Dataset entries

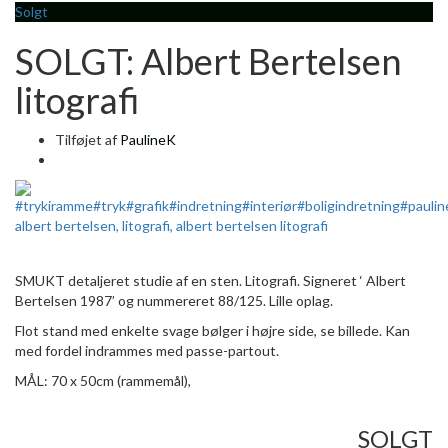
Solgt
SOLGT: Albert Bertelsen
litografi
Tilføjet af
PaulineK
SMUKT detaljeret studie af en sten. Litografi. Signeret ‘ Albert
Bertelsen 1987’ og nummereret 88/125. Lille oplag.
Flot stand med enkelte svage bølger i højre side, se billede. Kan
med fordel indrammes med passe-partout.
MÅL: 70 x 50cm (rammemål),
SOLGT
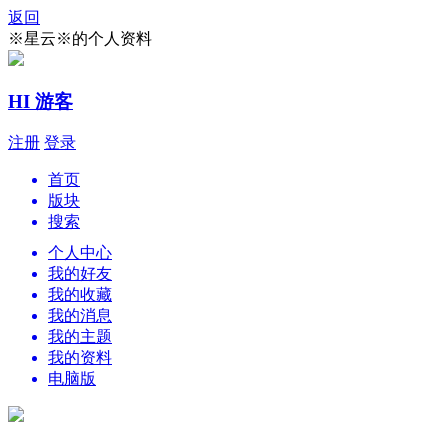
返回
※星云※的个人资料
HI 游客
注册
登录
首页
版块
搜索
个人中心
我的好友
我的收藏
我的消息
我的主题
我的资料
电脑版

- **WHAT THE EXERCISE ASKS**: What is the number of lines in the entries above that contain the word "Bertelsen"? Answer with that number only.

- **ANSWER FOR THIS EXERCISE**: 2